15. Oktober. Der Winter steht bevor, die Zeit für Sommertouristen ist schon lange vorbei, die letzten Buden am Urban Beach werden abgebaut. Dabei entdeckt ein Student im St. Lawrence River die Leiche einer jungen, indigenen Frau. Sergeant Jean-Baptiste LeRoux soll den Fall übernehmen und auf Drängen seines Chefs Jaques Morel dabei eng mit der Royal Canadian Mounted Police zusammenarbeiten, die für die Mordermittlung entlang des Highways zuständig ist. Die RCMP schickt mit dem Polizeipsychologen Ted Garner einer ihrer besten Profiler nach Montreal. Gemeinsam mit LeRoux beginnt die Jagd nach einem Mörder, der womöglich ein Serienmörder ist. Bei der toten Frau handelt es sich um die erst fünfzehnjährige Jeanette Maskisin, eine Cree aus dem Indianerreservat Niskawini im Norden Québecs.

Während LeRoux sich durch den dichten Großstadtverkehr quälte, versuchte er sich vorzustellen, wie es sein musste, auf der Trapline zu leben, auf Schneeschuhen durch endloses verschneites Buschland zu stapfen, gefrorene Füchse, Marder und Biber aus eisernen Fallen zu lösen, abzuhäuten und die nackten Körper Wölfen und Krähen zum Fraß zu überlassen. Die ferne Wintersonne, die kalten Sterne und der eisige Wind. Die Einsamkeit und Erbarmungslosigkeit eines solchen Daseins. Und die Einfachheit und Klarheit. Das Befolgen eines einzigen Gesetzes: töten, um zu überleben. Wie viel komplizierter war es, sich im Dschungel der Großstadt durchzuschlagen!

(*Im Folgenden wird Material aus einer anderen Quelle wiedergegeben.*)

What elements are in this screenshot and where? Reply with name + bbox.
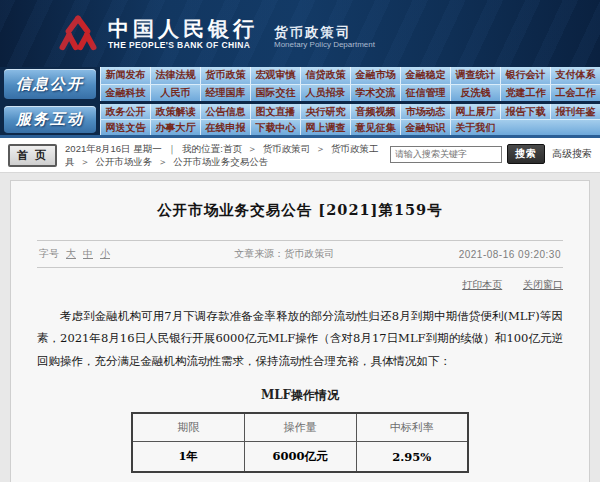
nav-item[interactable]: 金融科技 [100, 85, 150, 102]
print-page-link[interactable]: 打印本页 [462, 279, 502, 290]
table-cell: 6000亿元 [244, 441, 356, 472]
search-button[interactable]: 搜索 [507, 144, 545, 164]
nav-item[interactable]: 征信管理 [400, 85, 450, 102]
nav-item[interactable]: 意见征集 [350, 120, 400, 135]
article-meta: 字号 大 中 小 文章来源：货币政策司 2021-08-16 09:20:30 [37, 240, 563, 268]
font-size-small[interactable]: 小 [100, 247, 110, 261]
search-area: 搜索 高级搜索 [390, 144, 592, 164]
breadcrumb-location: 我的位置:首页 [182, 143, 242, 154]
current-date: 2021年8月16日 星期一 [65, 143, 162, 154]
nav-item[interactable]: 金融稳定 [400, 67, 450, 84]
nav-item[interactable]: 人员招录 [300, 85, 350, 102]
department-name-en: Monetary Policy Department [274, 40, 375, 49]
nav-item[interactable]: 政策解读 [150, 104, 200, 119]
nav-item[interactable]: 金融市场 [350, 67, 400, 84]
font-size-medium[interactable]: 中 [83, 247, 93, 261]
table-row: 1年 6000亿元 2.95% [132, 441, 468, 472]
table-header-row: 期限 操作量 中标利率 [132, 413, 468, 441]
breadcrumb-separator: ＞ [248, 143, 258, 154]
nav-item[interactable]: 公告信息 [200, 104, 250, 119]
nav-section-services: 服务互动 政务公开 政策解读 公告信息 图文直播 央行研究 音频视频 市场动态 … [0, 101, 600, 135]
nav-item[interactable]: 报刊年鉴 [550, 104, 600, 119]
nav-row: 政务公开 政策解读 公告信息 图文直播 央行研究 音频视频 市场动态 网上展厅 … [100, 104, 600, 119]
nav-item[interactable]: 办事大厅 [150, 120, 200, 135]
nav-item[interactable]: 货币政策 [200, 67, 250, 84]
nav-item[interactable]: 反洗钱 [450, 85, 500, 102]
bank-name-cn: 中国人民银行 [108, 18, 258, 40]
breadcrumb-separator: ＞ [80, 156, 90, 167]
department-name-cn: 货币政策司 [274, 25, 375, 40]
nav-item[interactable]: 报告下载 [500, 104, 550, 119]
table-title-mlf: MLF操作情况 [37, 387, 563, 404]
font-size-label: 字号 [39, 247, 59, 261]
breadcrumb: 2021年8月16日 星期一 ｜ 我的位置:首页 ＞ 货币政策司 ＞ 货币政策工… [65, 143, 384, 168]
breadcrumb-link[interactable]: 货币政策司 [263, 143, 311, 154]
nav-item[interactable]: 图文直播 [250, 104, 300, 119]
table-header-cell: 中标利率 [356, 413, 468, 441]
breadcrumb-bar: 首 页 2021年8月16日 星期一 ｜ 我的位置:首页 ＞ 货币政策司 ＞ 货… [0, 138, 600, 173]
nav-item[interactable]: 音频视频 [350, 104, 400, 119]
nav-item[interactable]: 网上调查 [300, 120, 350, 135]
table-cell: 1年 [132, 441, 244, 472]
breadcrumb-link[interactable]: 公开市场业务 [95, 156, 152, 167]
nav-item[interactable]: 信贷政策 [300, 67, 350, 84]
department-block: 货币政策司 Monetary Policy Department [274, 19, 375, 49]
nav-row: 金融科技 人民币 经理国库 国际交往 人员招录 学术交流 征信管理 反洗钱 党建… [100, 84, 600, 102]
nav-item[interactable]: 支付体系 [550, 67, 600, 84]
nav-item[interactable]: 网上展厅 [450, 104, 500, 119]
nav-item[interactable]: 网送文告 [100, 120, 150, 135]
table-cell: 2.95% [356, 441, 468, 472]
nav-item[interactable]: 市场动态 [400, 104, 450, 119]
table-header-cell: 操作量 [244, 413, 356, 441]
nav-item[interactable]: 工会工作 [550, 85, 600, 102]
nav-item[interactable]: 在线申报 [200, 120, 250, 135]
search-input[interactable] [390, 146, 502, 163]
nav-row: 网送文告 办事大厅 在线申报 下载中心 网上调查 意见征集 金融知识 关于我们 [100, 119, 600, 135]
nav-item[interactable]: 政务公开 [100, 104, 150, 119]
nav-item[interactable]: 学术交流 [350, 85, 400, 102]
nav-row: 新闻发布 法律法规 货币政策 宏观审慎 信贷政策 金融市场 金融稳定 调查统计 … [100, 67, 600, 84]
bank-name-en: THE PEOPLE'S BANK OF CHINA [108, 40, 258, 50]
breadcrumb-separator: ＞ [316, 143, 326, 154]
table-header-cell: 期限 [132, 413, 244, 441]
nav-item[interactable]: 关于我们 [450, 120, 500, 135]
content-area: 公开市场业务交易公告 [2021]第159号 字号 大 中 小 文章来源：货币政… [0, 173, 600, 482]
nav-item[interactable]: 银行会计 [500, 67, 550, 84]
home-button[interactable]: 首 页 [8, 144, 57, 167]
mlf-operations-table: 期限 操作量 中标利率 1年 6000亿元 2.95% [131, 412, 469, 473]
article-source: 文章来源：货币政策司 [110, 247, 459, 261]
advanced-search-link[interactable]: 高级搜索 [552, 147, 592, 161]
nav-item[interactable]: 金融知识 [400, 120, 450, 135]
nav-section-label-info[interactable]: 信息公开 [4, 69, 96, 99]
nav-item[interactable]: 法律法规 [150, 67, 200, 84]
nav-item[interactable]: 国际交往 [250, 85, 300, 102]
breadcrumb-separator: ＞ [158, 156, 168, 167]
nav-item[interactable]: 宏观审慎 [250, 67, 300, 84]
page-title: 公开市场业务交易公告 [2021]第159号 [37, 201, 563, 220]
nav-item[interactable]: 央行研究 [300, 104, 350, 119]
close-window-link[interactable]: 关闭窗口 [523, 279, 563, 290]
article-datetime: 2021-08-16 09:20:30 [459, 249, 561, 260]
pboc-logo-icon [58, 14, 98, 54]
nav-item[interactable]: 调查统计 [450, 67, 500, 84]
nav-item[interactable]: 新闻发布 [100, 67, 150, 84]
nav-item[interactable]: 下载中心 [250, 120, 300, 135]
article-body: 考虑到金融机构可用7月下调存款准备金率释放的部分流动性归还8月到期中期借贷便利(… [37, 305, 563, 372]
nav-section-info-disclosure: 信息公开 新闻发布 法律法规 货币政策 宏观审慎 信贷政策 金融市场 金融稳定 … [0, 67, 600, 101]
article-panel: 公开市场业务交易公告 [2021]第159号 字号 大 中 小 文章来源：货币政… [10, 180, 590, 482]
nav-item[interactable]: 党建工作 [500, 85, 550, 102]
site-header: 中国人民银行 THE PEOPLE'S BANK OF CHINA 货币政策司 … [0, 0, 600, 67]
bank-name-block: 中国人民银行 THE PEOPLE'S BANK OF CHINA [108, 18, 258, 50]
nav-label-col: 信息公开 [0, 67, 100, 101]
pipe-separator: ｜ [167, 143, 176, 154]
nav-label-col: 服务互动 [0, 104, 100, 135]
main-navigation: 信息公开 新闻发布 法律法规 货币政策 宏观审慎 信贷政策 金融市场 金融稳定 … [0, 67, 600, 138]
nav-item[interactable]: 人民币 [150, 85, 200, 102]
nav-item[interactable]: 经理国库 [200, 85, 250, 102]
font-size-large[interactable]: 大 [66, 247, 76, 261]
article-actions: 打印本页 关闭窗口 [37, 278, 563, 292]
nav-section-label-services[interactable]: 服务互动 [4, 106, 96, 133]
breadcrumb-link[interactable]: 公开市场业务交易公告 [173, 156, 268, 167]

Die Ermittlungen gestalten sich schwierig, denn im First Nation Reunion Center, der ersten Anlaufstelle für neu ankommende Indianer in Montreal, verweigert man jede Zusammenarbeit. Das Misstrauen gegenüber der Polizei ist groß, was gleichwohl auf Gegenseitigkeit beruht. LeRoux und Garner fliegen für zwei Tage in das abgelegene Reservat, wo sie ebenfalls überwiegend auf Ablehnung stoßen. Der Druck steigt als eine weitere indigene Frauenleiche entdeckt wird, eine Zeugin aus einem der früheren Fälle. Endlich glaubt Garner, den entscheidenden Hinweis entdeckt zu haben. Derweil macht sich Leon Maskisin auf den Weg nach Montreal, um den Mörder seiner Cousine zu töten.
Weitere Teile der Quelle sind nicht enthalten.